雑誌「BRUTUS」の9月15日号は水族館特集です。かわいいアザラシの写真が表紙で、思わず購入(何を隠そう、昔から水族館が大好きだったりします)。そこで今日は水族館の話・・・と思ったのですが、それよりも一番最後のページに載っていた「こんぴら参り」に関する話に興味を引かれました。
その記事(p.140の「みやげもん」)によると、江戸時代、四国の「こんぴらさん(金刀比羅宮)」にお参りすることが庶民の憧れとなり、遠路はるばる赴く人が後を絶たなかったとのこと。しかし現代のような交通機関が無かった時代で、当然ながら行きたくても行けない人がいたのだとか。
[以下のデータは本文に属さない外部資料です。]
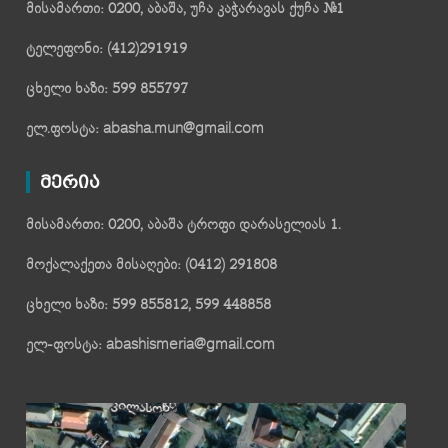
მისამართი: 0200, აბაშა, უჩა კაჭარავას ქუჩა №1
ტელეფონი: (412)291919
ცხელი ხაზი: 599 855797
ელ.ფოსტა: abasha.mun@gmail.com
მერია
მისამართი: 0200, აბაშა ტროფი დარასელიას 1.
მოქალაქეთა მისაღები: (0412) 291808
ცხელი ხაზი: 599 855812, 599 448858
ელ-ფოსტა: abashismeria@gmail.com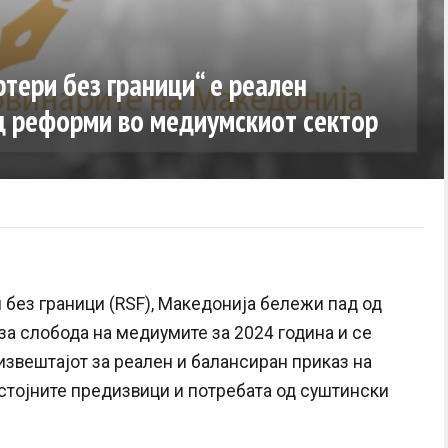
тери без граници“ е реален
д реформи во медиумскиот сектор
 без граници (RSF), Македонија бележи пад од
за слобода на медиумите за 2024 година и се
извештајот за реален и балансиран приказ на
постојните предизвици и потребата од суштински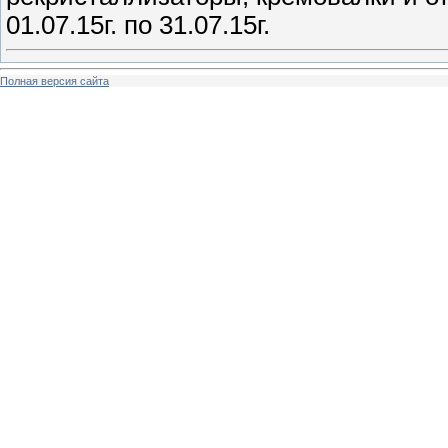
01.07.15г. по 31.07.15г.
Полная версия сайта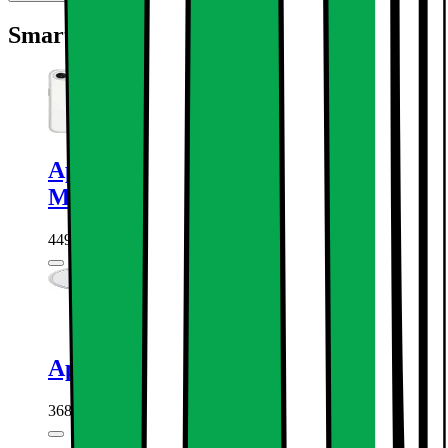
Smart at tilføje
Apple iPhone 17e telefonetui med
MagSafe (Gennemsigtig)
449.-
Apple MagSafe trådløs oplader (1 m)
368.-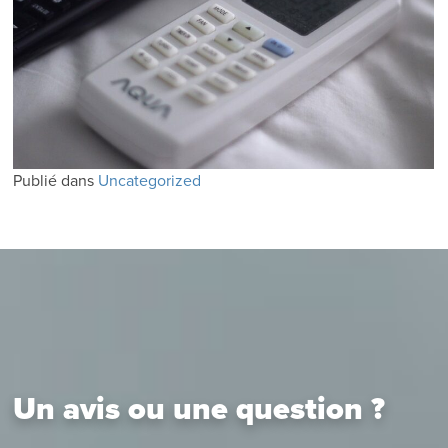
Publié dans
Uncategorized
Un avis ou une question ?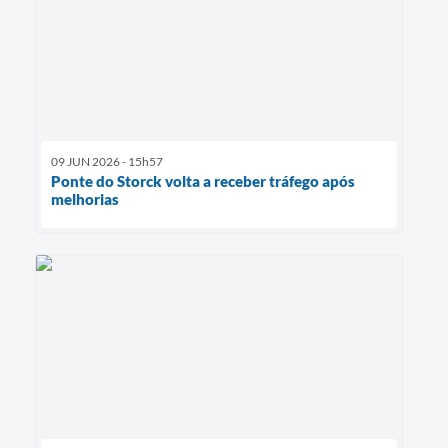
09 JUN 2026 - 15h57
Ponte do Storck volta a receber tráfego após
melhorias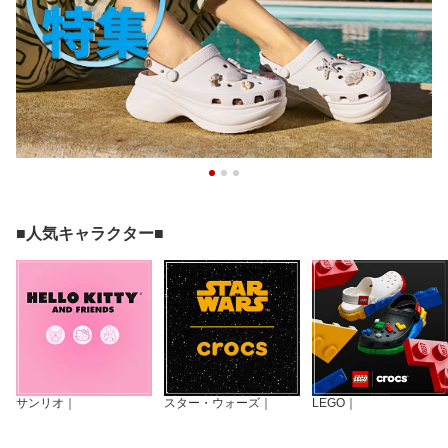
■人気キャラクター■
サンリオ｜
スター・ウォーズ｜
LEGO｜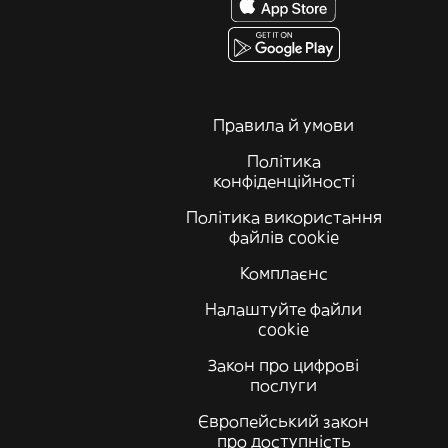
Правила й умови
Політика
конфіденційності
Політика використання
файлів cookie
Комплаєнс
Налаштуйте файли
cookie
Закон про цифрові
послуги
Європейський закон
про доступність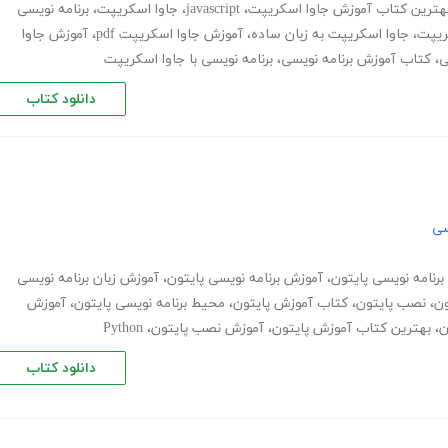
هترین کتاب آموزش جاوا اسکریپت
،
javascript
،
جاوا اسکریپت
،
برنامه نویسی
ریپت
،
جاوا اسکریپت به زبان ساده
،
آموزش جاوا اسکریپت pdf
،
آموزش جاوا
ی
،
کتاب آموزش برنامه نویسی
،
برنامه نویسی با جاوا اسکریپت
دانلود کتاب
سی
 برنامه نویسی پایتون
،
آموزش برنامه نویسی پایتون
،
آموزش زبان برنامه نویسی
ون
،
نصب پایتون
،
کتاب آموزش پایتون
،
محیط برنامه نویسی پایتون
،
آموزش
ن
،
بهترین کتاب آموزش پایتون
،
آموزش نصب پایتون
،
Python
دانلود کتاب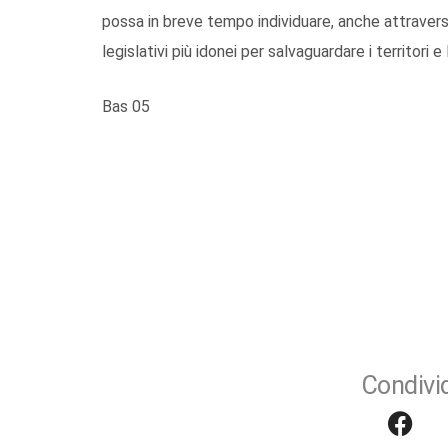
possa in breve tempo individuare, anche attravers
legislativi più idonei per salvaguardare i territori 
Bas 05
Condivid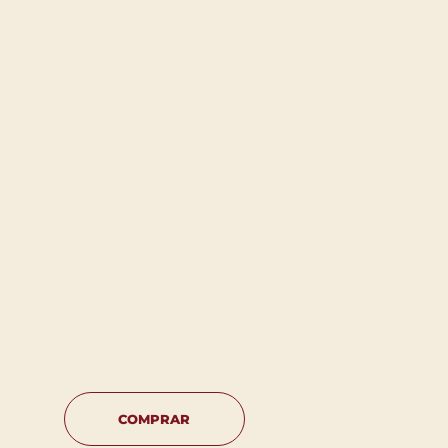
COMPRAR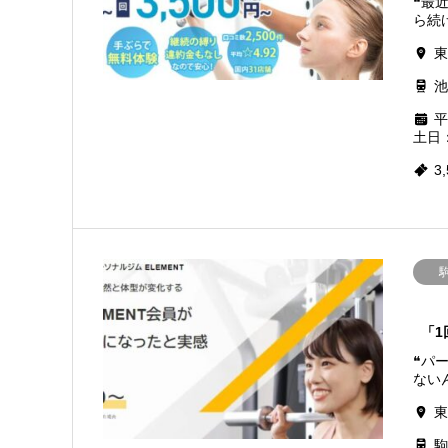
❝最
ら続け
東
池
平日
土日：0
3
「1
❝パ
ないん
東
駒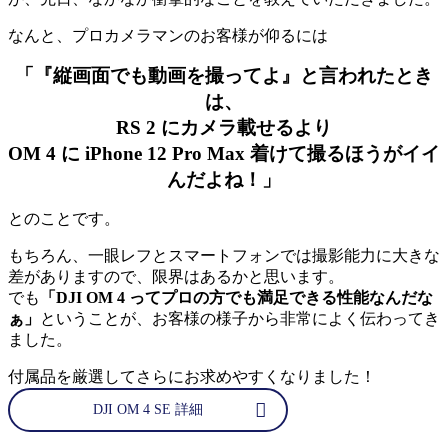
なんと、プロカメラマンのお客様が仰るには
「『縦画面でも動画を撮ってよ』と言われたとき
は、
RS 2 にカメラ載せるより
OM 4 に iPhone 12 Pro Max 着けて撮るほうがイイ
んだよね！」
とのことです。
もちろん、一眼レフとスマートフォンでは撮影能力に大きな
差がありますので、限界はあるかと思います。
でも
「DJI OM 4 ってプロの方でも満足できる性能なんだな
ぁ」
ということが、お客様の様子から非常によく伝わってき
ました。
付属品を厳選してさらにお求めやすくなりました！
DJI OM 4 SE 詳細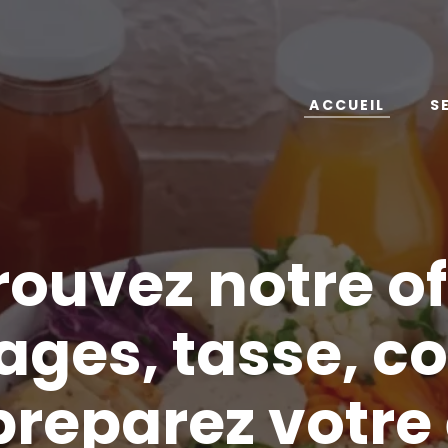
ACCUEIL
S
ion de site internet, revente de goodies, formation pour 
rouvez notre of
ges, tasse, cou
preparez votre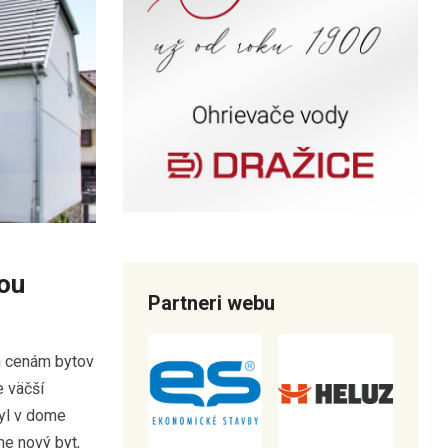
ou
Partneri webu
im cenám bytov
e väčší
yl v dome
me nový byt,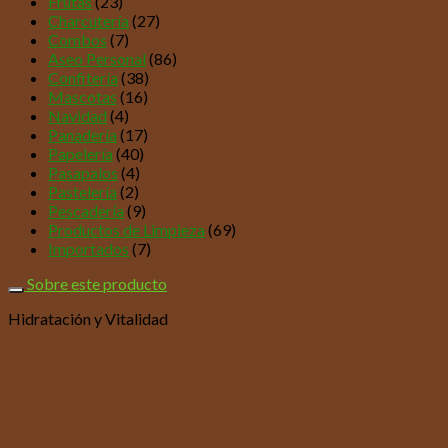
Frutas
(23)
Charcutería
(27)
Combos
(7)
Aseo Personal
(86)
Confitería
(38)
Mascotas
(16)
Navidad
(4)
Panadería
(17)
Papelería
(40)
Pasapalos
(4)
Pastelería
(2)
Pescadería
(9)
Productos de Limpieza
(69)
Importados
(7)
Sobre este producto
Hidratación y Vitalidad
Productos relacionados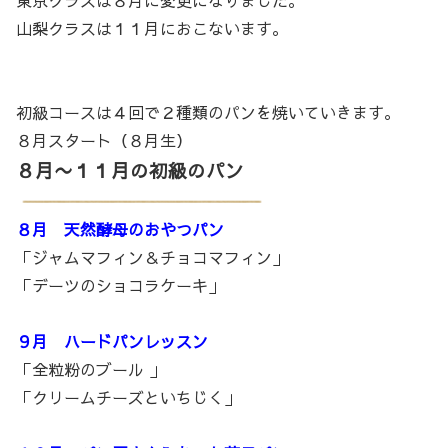
東京クラスは８月に変更になりました。
山梨クラスは１１月におこないます。
初級コースは４回で２種類のパンを焼いていきます。
８月スタート（８月生）
８月〜１１月の初級のパン
８月 天然酵母のおやつパン
「ジャムマフィン＆チョコマフィン」
「デーツのショコラケーキ」
９月 ハードパンレッスン
「全粒粉のブール 」
「クリームチーズといちじく」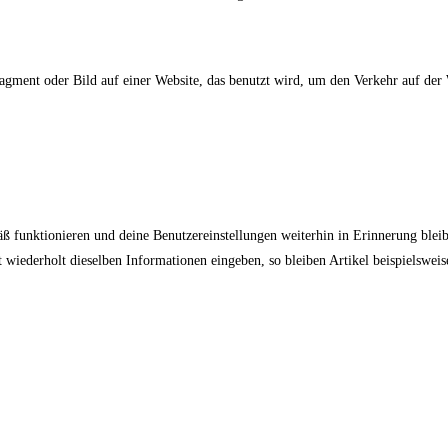
fragment oder Bild auf einer Website, das benutzt wird, um den Verkehr auf d
äß funktionieren und deine Benutzereinstellungen weiterhin in Erinnerung bleib
 wiederholt dieselben Informationen eingeben, so bleiben Artikel beispielswei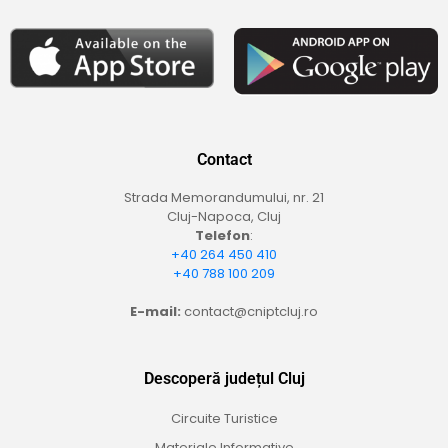
Contact
Strada Memorandumului, nr. 21
Cluj-Napoca, Cluj
Telefon
:
+40 264 450 410
+40 788 100 209
E-mail:
contact@cniptcluj.ro
Descoperă județul Cluj
Circuite Turistice
Materiale Informative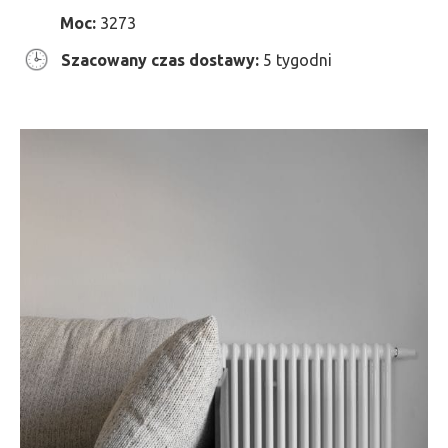
Moc:
3273
Szacowany czas dostawy:
5 tygodni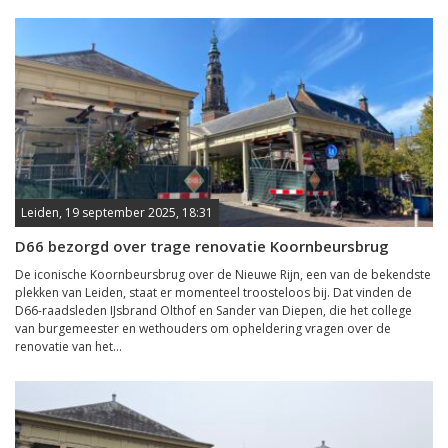
Leiden, 19 september 2025, 18:31
D66 bezorgd over trage renovatie Koornbeursbrug
De iconische Koornbeursbrug over de Nieuwe Rijn, een van de bekendste
plekken van Leiden, staat er momenteel troosteloos bij. Dat vinden de
D66-raadsleden IJsbrand Olthof en Sander van Diepen, die het college
van burgemeester en wethouders om opheldering vragen over de
renovatie van het...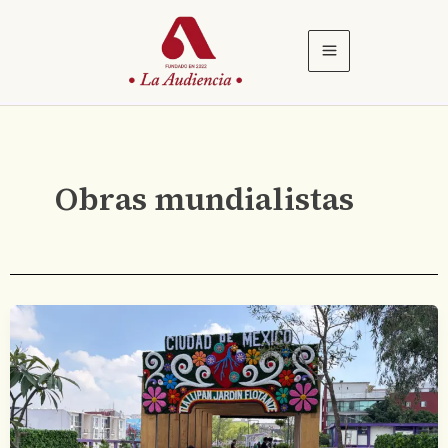
Ir
al
contenido
Obras mundialistas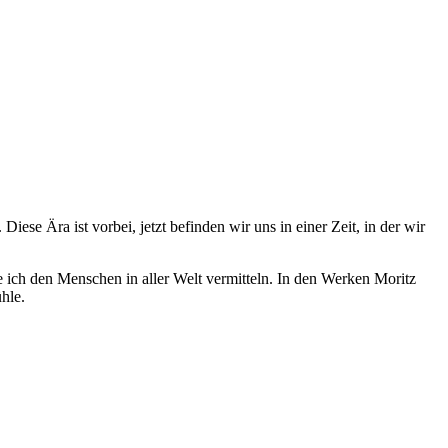
se Ära ist vorbei, jetzt befinden wir uns in einer Zeit, in der wir
 ich den Menschen in aller Welt vermitteln. In den Werken Moritz
hle.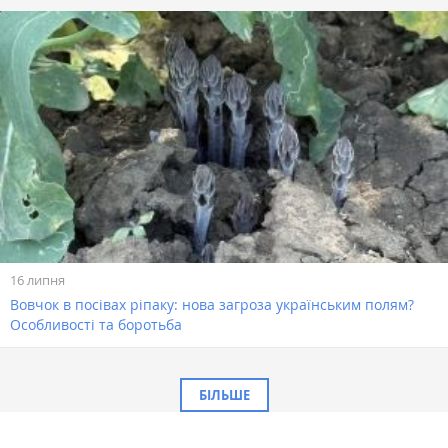
16 липня
Вовчок в посівах ріпаку: нова загроза українським полям?
Особливості та боротьба
БІЛЬШЕ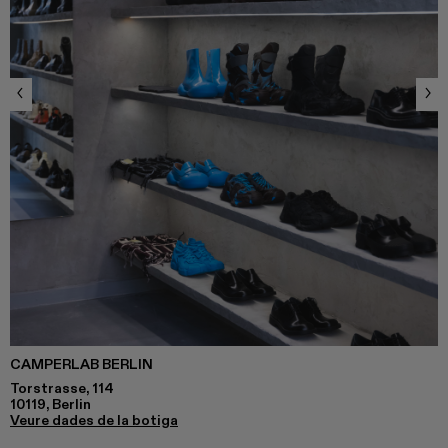
CAMPERLAB BERLIN
Torstrasse, 114
10119, Berlin
Veure dades de la botiga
そうした人たちはどうしたかというと、代理の人がお参りしてくれる「代参人」というシステムを利用したそうなのですが、中には飼い犬に初穂料と食費を持たせて代参させる場合まであったそうです。
そうした「代参犬」は「こんぴら狗(こんぴらいぬ)」と呼ばれ、こんぴらさんを目指す人々は彼らの世話をすることが恒例になっていたとのこと。調べてみると、他にも「船員たちが初穂を酒樽に入れ、『金毘羅大権現』の幟(のぼり)を立てて海に流し、それを見つけた沿岸の人たちがその樽を持ってこんぴらさんへ代参するという『こんぴら流し樽』という風習まであったのだとか(こちらのページから引用させていただきました)。どうやらこんぴら参りには、見知らぬ人(というより「見たこともない人」!)でも助け合い、共通の目的を達成しようという精神が息づいていたようです。
WEB2.0の時代になり、見知らぬ人と協力し合うということが普通に行われるようになりました。表面的な事象だけを見ていると、いかにもWEBアプリケーションがそんな協力・参加といったものを促しているように感じられます。しかし実際には、「こんぴら狗」「こんぴら流し樽」が示しているように、人々は協力が必要とされれば、そこにシステムを作ることができる生き物なのかもしれません。その意味で、旅人の善意が可能にする「こんぴら狗」というシステムは、江戸時代の「2.0」であると勝手に認定してしまいます。
現在はちょっとお休みがあれば、日本全国どこへでも簡単に出かけていけるようになりました。しかしその「ちょっとのお休み」を取るのが難しかったりするんですよね。代参人のようなシステムをネットで実現したら、意外に利用する人は多いのではないでしょうか(あるいはこんぴら参りする人・したい人や、彼らのための宿や旅行ガイドを提供する人々で構成された「こんぴらSNS」とか)。さすがに愛犬を旅に出すのは問題ですから、「こんぴら狗2.0」は無理かもしれませんが・・・。